Voll gut!

Voll gut!

Bunt und laut, eine fröhliche Stimmung, fast perfektes Wetter, sportliche Highlights. Was will man mehr? Großveranstaltungen unserer Jugend sind immer ein Erlebnis. Und das war sie auch, die JEO 2017.

Die Europameisterschaft der Kinder und Junioren fand vom 14. bis 16. Juli in Luxemburg statt. Genauer gesagt steppte der Bär in Bettemburg. Ein herrliches, weitläufiges Gelände stand zur Verfügung. Es gab viel Platz für die vielen Camper. Ausreichend Duschen, Toiletten und gute Verpflegung hatten schon auf anderen großen Events, beispielsweise des Pferdesports, bestanden.

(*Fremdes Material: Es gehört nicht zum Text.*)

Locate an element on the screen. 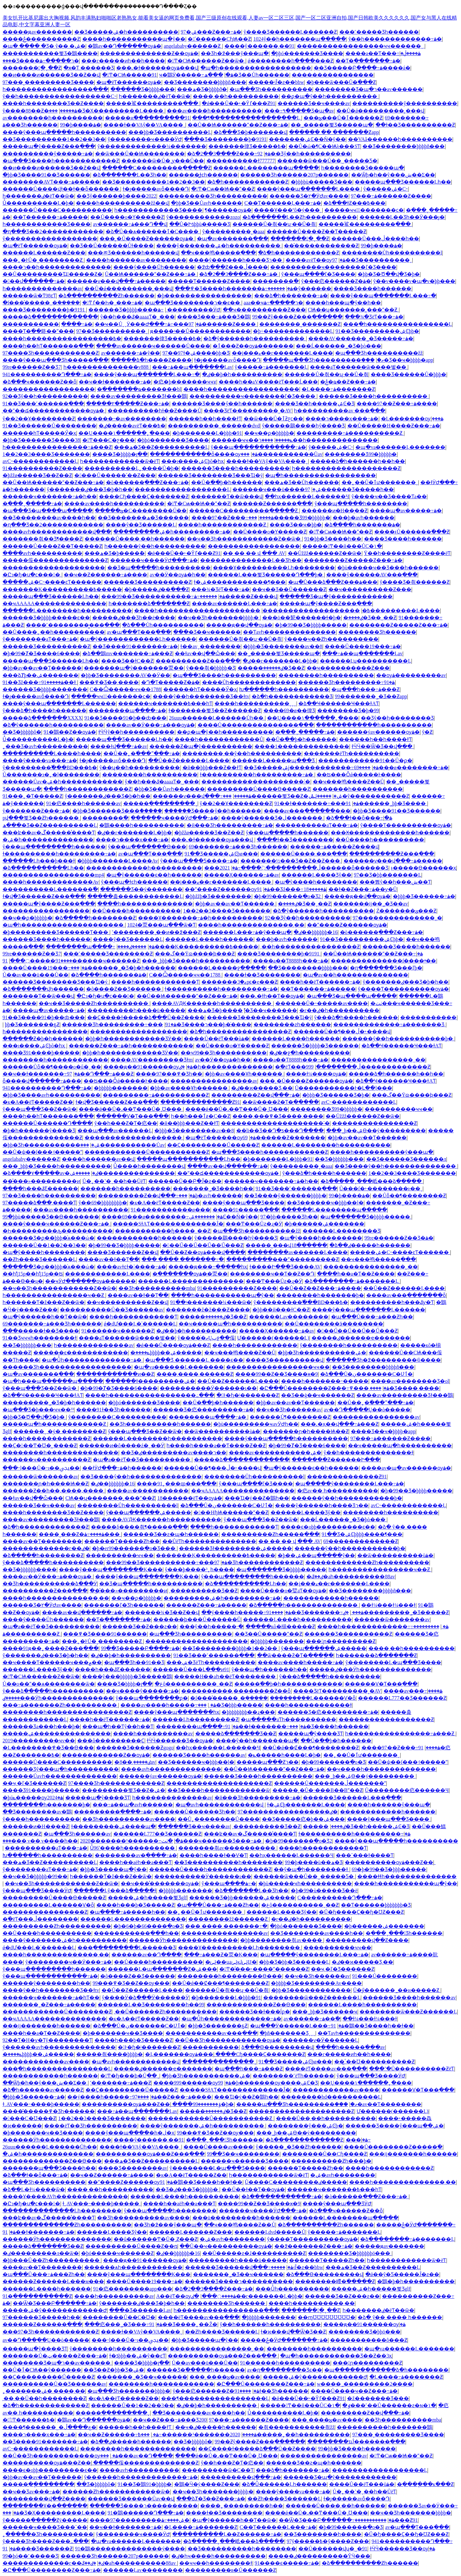  �Դ�Ƭ�����Ƶ�ۿ� is located at coordinates (170, 682). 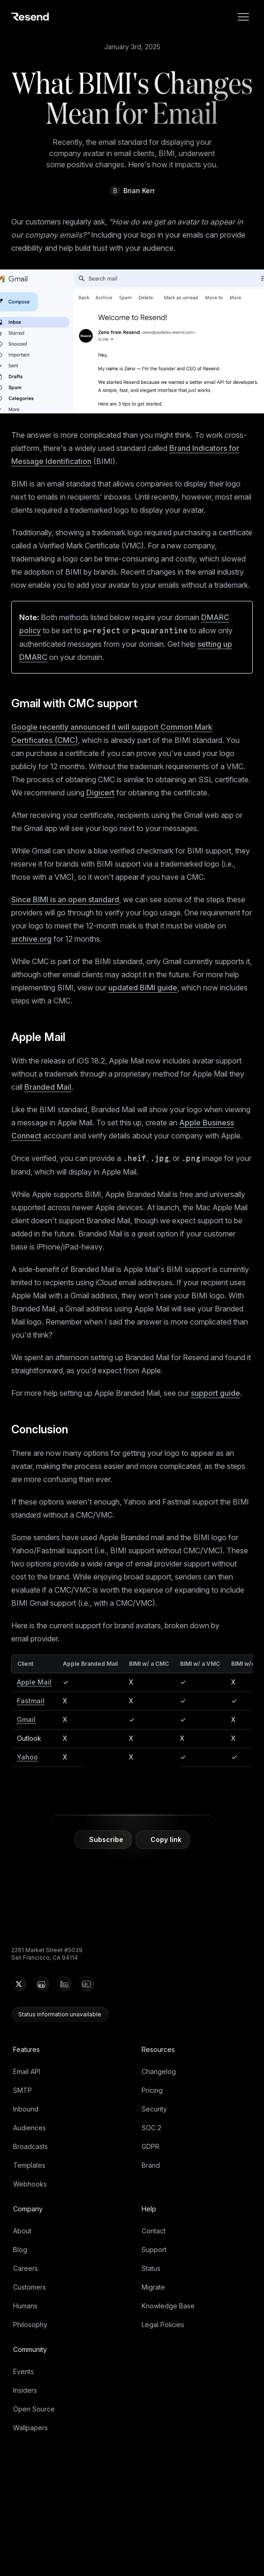  What do you see at coordinates (26, 1719) in the screenshot?
I see `Gmail` at bounding box center [26, 1719].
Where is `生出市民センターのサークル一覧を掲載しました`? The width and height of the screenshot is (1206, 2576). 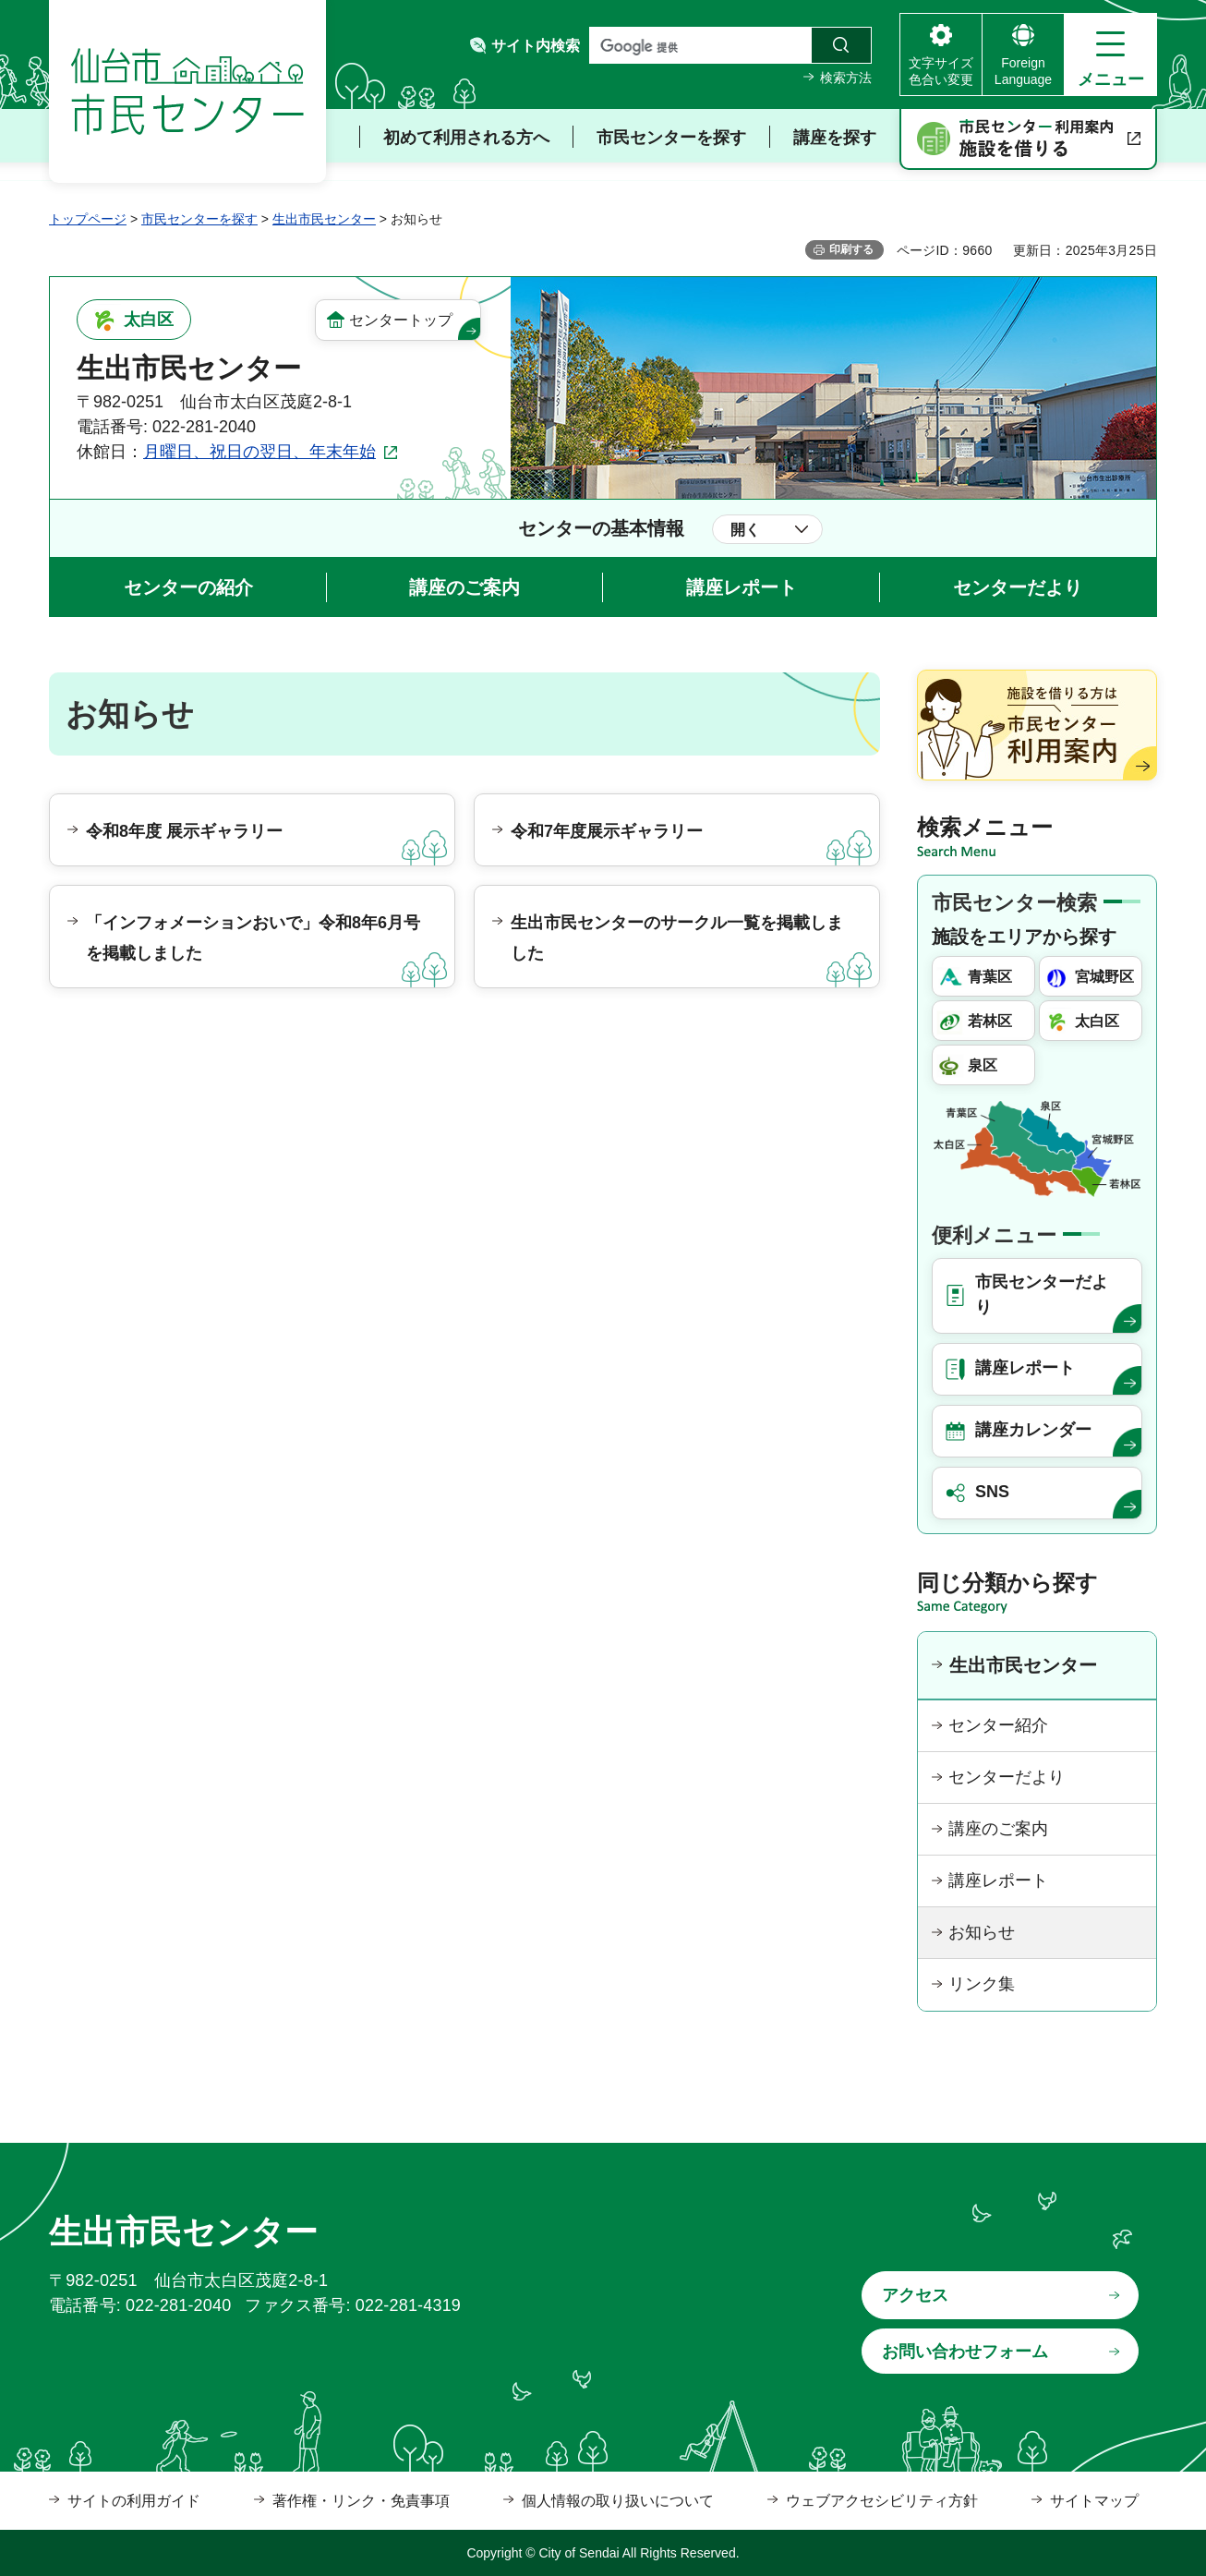 生出市民センターのサークル一覧を掲載しました is located at coordinates (677, 937).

Die Luxemburger hatten das Wochenende fast perfekt organisiert. Auf drei Parcours bewerteten vier Judges die einzelnen Läufe meist parallel. Im Einsatz waren der Schweizer Martin Eberle, der 2006 selbst schon Einzel-Weltmeister der FCI im Agility war, Renan Campos aus Brasilien, der seit 2011 auf den großen Meisterschaften läuft, der Norweger Harald Schjelderup, der schon die EO und die FCI-WM bewerten durfte und der Luxemburger Romain Stein. Jeder der Richter hatte mindestens einmal jede der Größenklassen zu stellen.

Insgesamt gab es sechs Individual und drei Teamtitel zu gewinnen. 477 Hunde aus 23 Nationen wurden von den Kindern und Jugendlichen schon teilweise richtig professionell durch die Parcours manövriert. Die sportlichen Leistungen waren top.

 

Auf meine Frage, ob es denn einen Unterschied mache, einen Lauf für Erwachsene oder Kinder zu gestalten und worauf er denn während des Designs geachtet hat, antwortete mir der erst 27-jährige Brasilianer: „Ich habe in meinen Kursen unterschiedliche Entfernungen zwischen den Hindernissen gewählt. Kleine Kinder laufen nicht das gleiche Tempo, die Junioren können wahrscheinlich besser laufen als einige Erwachsene.

Ich habe auch versucht, den Hundeführern verschiedene Optionen für mögliche Wege zu bieten. Sie mussten also auch überlegen, was ihr Hund in der Lage ist, zu zeigen und welcher Weg am schnellsten ist.

Das verlangte natürlich ein bisschen mehr Erfahrung und war für die Kinder nicht so einfach. Ich persönlich mag es auch, wenn der Jumpinglauf noch viele Hundeführer im Kampf um das Podium hält. Meine Agility-Kurse waren etwas härter, aber im Finale, denke ich, sollte es auch anspruchsvoll sein. Den Titel muss man sich verdienen.“

Auch der Schweizer Martin Eberle sieht das ähnlich, auch wenn es für ihn keine entscheidende Rolle spielte, wer durch seine Parcours läuft. Den Schwierigkeitsgrad etwas der JEO angepasst, war es für ihn primär wichtig, dass die Läufe rund und fair gestellt sind. Auch er wollte es spannend und interessant halten, aber vor allem auch hundefreundlich.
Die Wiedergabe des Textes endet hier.